Boosting is an ensemble meta-algorithm that is primarily used for reducing bias and variance in supervised learning. It is a process that uses Machine learning algorithm to combine weak learner to form a strong learner to increase the accuracy of the model. Boosting is a sequential process.
In this post I will be explaining you about What boosting is, Types of boosting and Boosting algorithm.
Why is boosting used
Let’s understand it with an example … Let’s say we are given a data set with cat and dog images and we are asked to build a machine learning model that can classify these images into separate classes. We will begin by some identifying rules like,
1.The image with pointy ears will be a cat
2.The image with cat shaped eye will be a cat
3.The image with bigger limb is a dog
4.The image with sharpened claw is a cat and
5.The image with a wide mouth will be a dog.
But with just these rules if we classify the data we may go wrong, let’s say we have a different breed of cat that has a bigger limb it will get identified as a dog. Each of these rules are individually weak learner because they cannot classify a dog and cat image properly. To make sure our prediction is accurate we combine the predictions from each of the weak learner by using majority vote or weighted average.
What is Boosting
Boosting is a process of converting a weak learner into strong leaner.
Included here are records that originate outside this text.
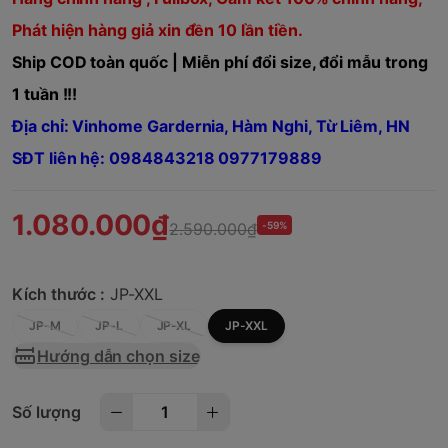
Phát hiện hàng giả xin đền 10 lần tiền.
Ship COD toàn quốc | Miễn phí đổi size, đổi mẫu trong
1 tuần !!!
Địa chỉ: Vinhome Gardernia, Hàm Nghi, Từ Liêm, HN
SĐT liên hệ: 0984843218 0977179889
1.080.000₫
2.590.000₫
-59%
Kích thước :
JP-XXL
JP-M
JP-L
JP-XL
JP-XXL
Hướng dẫn chọn size
Số lượng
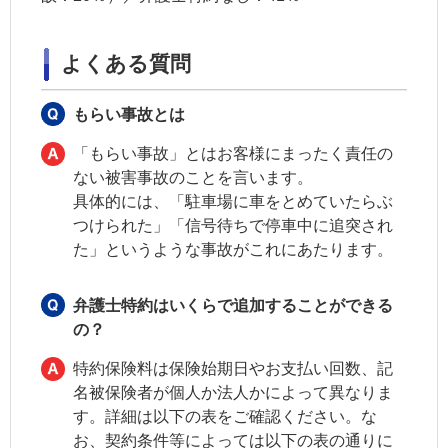
よくある質問
もらい事故とは
「もらい事故」とはお客様にまったく責任の
ない被害事故のことを言います。
具体的には、「駐車場に車をとめていたらぶ
つけられた」「信号待ちで停車中に追突され
た」というような事故がこれにあたります。
弁護士特約はいくらで追加することができる
の？
特約保険料は保険始期日やお支払い回数、
記
名被保険者
が個人か法人かによって異なりま
す。詳細は以下の表をご確認ください。な
お、契約条件等によっては以下の表の通りに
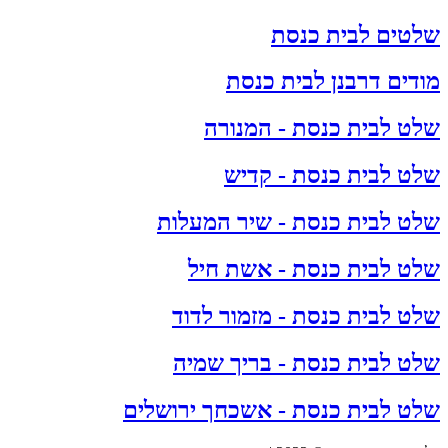
שלטים לבית כנסת
מודים דרבנן לבית כנסת
שלט לבית כנסת - המנורה
שלט לבית כנסת - קדיש
שלט לבית כנסת - שיר המעלות
שלט לבית כנסת - אשת חיל
שלט לבית כנסת - מזמור לדוד
שלט לבית כנסת - בריך שמיה
שלט לבית כנסת - אשכחך ירושלים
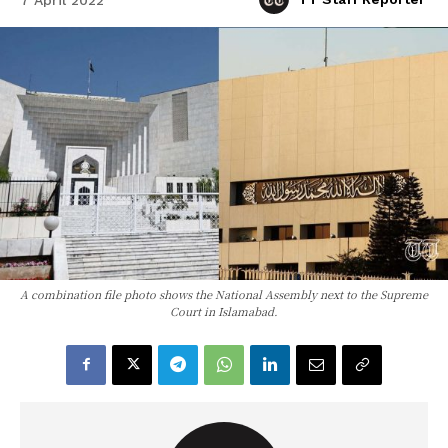
A combination file photo shows the National Assembly next to the Supreme
Court in Islamabad.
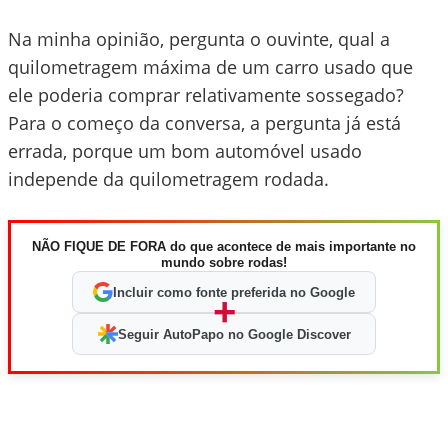
Na minha opinião, pergunta o ouvinte, qual a
quilometragem máxima de um carro usado que
ele poderia comprar relativamente sossegado?
Para o começo da conversa, a pergunta já está
errada, porque um bom automóvel usado
independe da quilometragem rodada.
NÃO FIQUE DE FORA do que acontece de mais importante no
mundo sobre rodas!
Incluir como fonte preferida no Google
+
Seguir AutoPapo no Google Discover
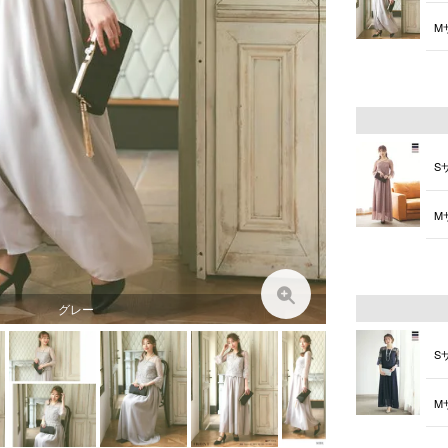
M
L
S
M
L
グレー
S
M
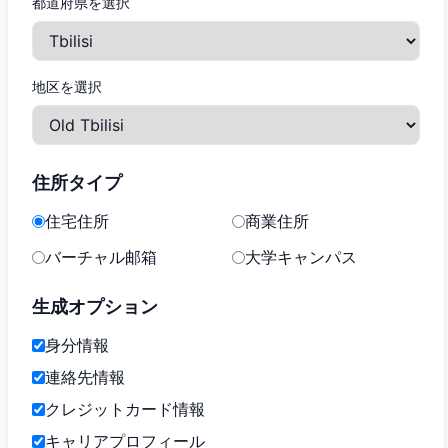
都道府県を選択
地区を選択
住所タイプ
住宅住所
商業住所
バーチャル邮箱
大学キャンパス
生成オプション
身分情報
連絡先情報
クレジットカード情報
キャリアプロフィール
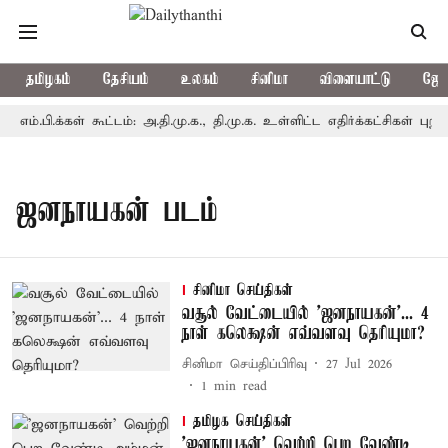
தமிழகம்
தேசியம்
உலகம்
சினிமா
விளையாட்டு
ஜோத
பி.க்கள் கூட்டம்: அ.தி.மு.க., தி.மு.க. உள்ளிட்ட எதிர்க்கட்சிகள் புறக்க
ஜனநாயகன் படம்
சினிமா செய்திகள்
வசூல் வேட்டையில் 'ஜனநாயகன்'... 4
நாள் கலெக்ஷன் எவ்வளவு தெரியுமா?
சினிமா செய்திப்பிரிவு
27 Jul 2026
1
min read
தமிழக செய்திகள்
'ஜனநாயகன்' வெற்றி பெற வேண்டி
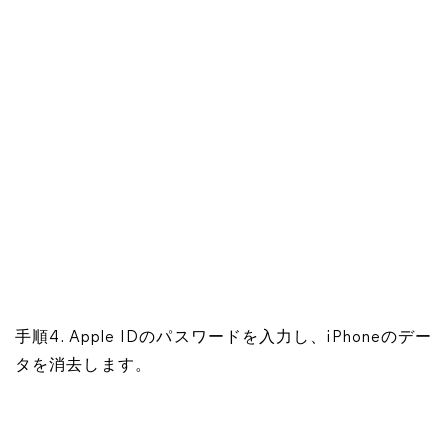
手順4. Apple IDのパスワードを入力し、iPhoneのデー
タを消去します。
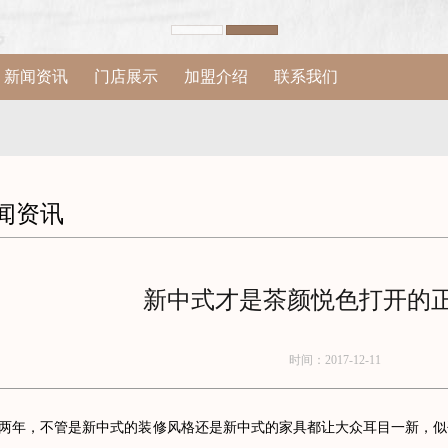
新闻资讯
门店展示
加盟介绍
联系我们
闻资讯
新中式才是茶颜悦色打开的
时间：2017-12-11
，不管是新中式的装修风格还是新中式的家具都让大众耳目一新，似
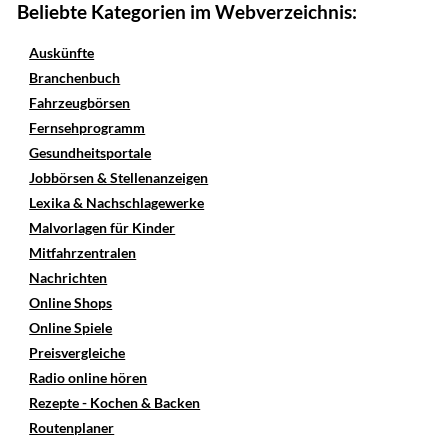
Beliebte Kategorien im Webverzeichnis:
Auskünfte
Branchenbuch
Fahrzeugbörsen
Fernsehprogramm
Gesundheitsportale
Jobbörsen & Stellenanzeigen
Lexika & Nachschlagewerke
Malvorlagen für Kinder
Mitfahrzentralen
Nachrichten
Online Shops
Online Spiele
Preisvergleiche
Radio online hören
Rezepte - Kochen & Backen
Routenplaner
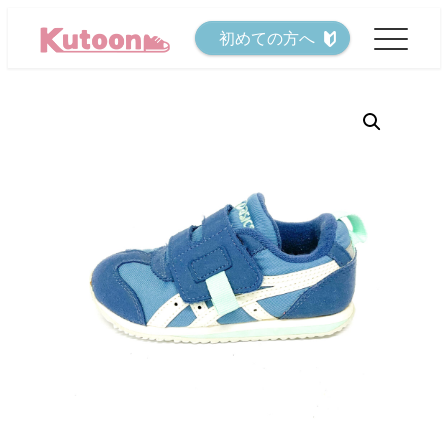
メ
初めての方へ
イ
ン
コ
ン
テ
ン
ツ
へ
移
動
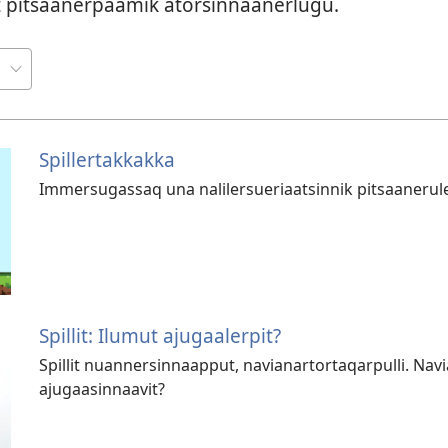
it pitsaanerpaamik atorsin­naanerlugu.
Spillertakkakka
Immersugassaq una nalilersueriaatsinnik pitsaanerule
Spillit: Ilumut ajugaalerpit?
Spillit nuannersinnaapput, navianartortaqarpulli. Nav
ajugaasinnaavit?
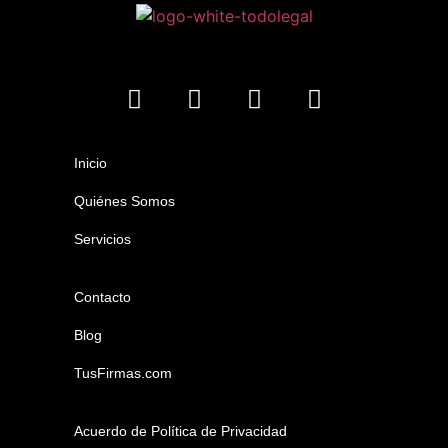
Inicio
Quiénes Somos
Servicios
Contacto
Blog
TusFirmas.com
Acuerdo de Política de Privacidad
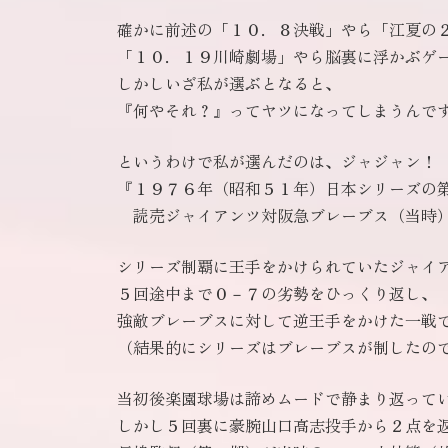
確かに前述の「１０．８決戦」やら「江夏の
「１０．１９川崎劇場」やら脳裏に浮かぶゲ
しかしいざ私が選ぶとなると、
『何やそれ？』ってヤツになってしまうんで
というわけで私が選んだのは、ジャジャン！
『１９７６年（昭和５１年）日本シリーズの
読売ジャイアンツ対阪急ブレーブス（当時）
シリーズ制覇に王手をかけられていたジャイ
５回途中まで０－７の劣勢をひっくり返し、
強敵ブレーブスに対して逆王手をかけた一戦
（結果的にシリーズはブレーブスが制したの
当初後楽園球場は諦めムードで静まり返って
しかし５回裏に豪腕山口高志投手から２点を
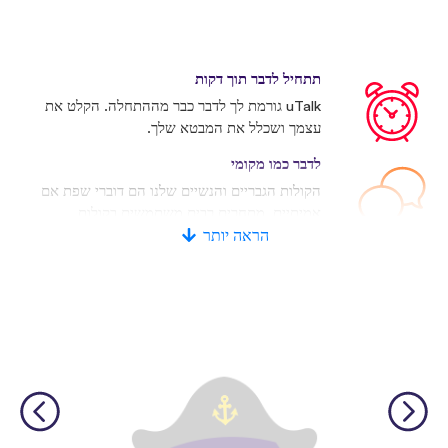
תתחיל לדבר תוך דקות
uTalk גורמת לך לדבר כבר מההתחלה. הקלט את
עצמך ושכלל את המבטא שלך.
לדבר כמו מקומי
הקולות הגבריים והנשיים שלנו הם דוברי שפת אם
אמיתיים. מתחרים רבים משתמשים בקולות
מלאכותיים.
הראה יותר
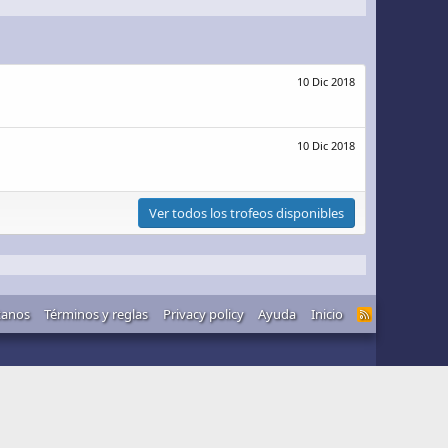
10 Dic 2018
10 Dic 2018
Ver todos los trofeos disponibles
tanos
Términos y reglas
Privacy policy
Ayuda
Inicio
R
S
S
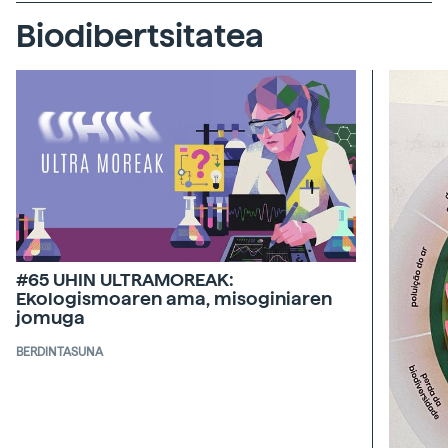
Biodibertsitatea
#65 UHIN ULTRAMOREAK:
Ekologismoaren ama, misoginiaren
jomuga
BERDINTASUNA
In Boosting the weak learners are sequentially processed during the training and the performance of the model is improved by adding a higher weightage to the data that is previously misclassified. The entire data is feed to the algorithm and the algorithm will make some prediction. If the algorithm predicts certain misclassified data then we will add weightage to the misclassified data, so that it gets lot more attention. We keep doing this process until all the data are classified properly.
The basic principle of boosting algorithm is to generate multiple weak learner and combine it to make a strong learner. These weak learners are generated by base algorithm of different distribution of the data set. Usually, the base learners are decision tree. These base learners generate weak rule for each iteration so after multiple iteration the weak learners are combined to form a strong learner that will predict more accurate outcome.
Let me explain in step wise…
Step 1: The base algorithm reads the data and assigns equal weight for each sample.
Step 2: If there is any prediction error caused by first base learning algorithm, then we pay higher attention to observations having prediction error. Then, we apply the next base learning algorithm.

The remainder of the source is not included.